TASK OBJECTIVE
Each record below is to be retyped exactly, with its pictures omitted.

EXERCISE MATERIAL
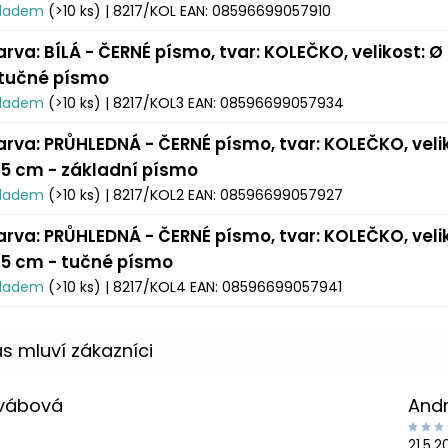
kladem
(>10 ks)
| 8217/KOL
EAN:
08596699057910
arva: BÍLÁ - ČERNÉ písmo, tvar: KOLEČKO, velikost: Ø
 tučné písmo
kladem
(>10 ks)
| 8217/KOL3
EAN:
08596699057934
arva: PRŮHLEDNÁ - ČERNÉ písmo, tvar: KOLEČKO, veli
,5 cm - základní písmo
kladem
(>10 ks)
| 8217/KOL2
EAN:
08596699057927
arva: PRŮHLEDNÁ - ČERNÉ písmo, tvar: KOLEČKO, veli
,5 cm - tučné písmo
kladem
(>10 ks)
| 8217/KOL4
EAN:
08596699057941
Švábová
And
21.5.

TASK RESPONSE
kladem
(>10 ks)
| 8217/KOL
EAN:
08596699057910
arva: BÍLÁ - ČERNÉ písmo, tvar: KOLEČKO, velikost: Ø
 tučné písmo
kladem
(>10 ks)
| 8217/KOL3
EAN:
08596699057934
arva: PRŮHLEDNÁ - ČERNÉ písmo, tvar: KOLEČKO, veli
,5 cm - základní písmo
kladem
(>10 ks)
| 8217/KOL2
EAN:
08596699057927
arva: PRŮHLEDNÁ - ČERNÉ písmo, tvar: KOLEČKO, veli
,5 cm - tučné písmo
kladem
(>10 ks)
| 8217/KOL4
EAN:
08596699057941
Švábová
And
21.5.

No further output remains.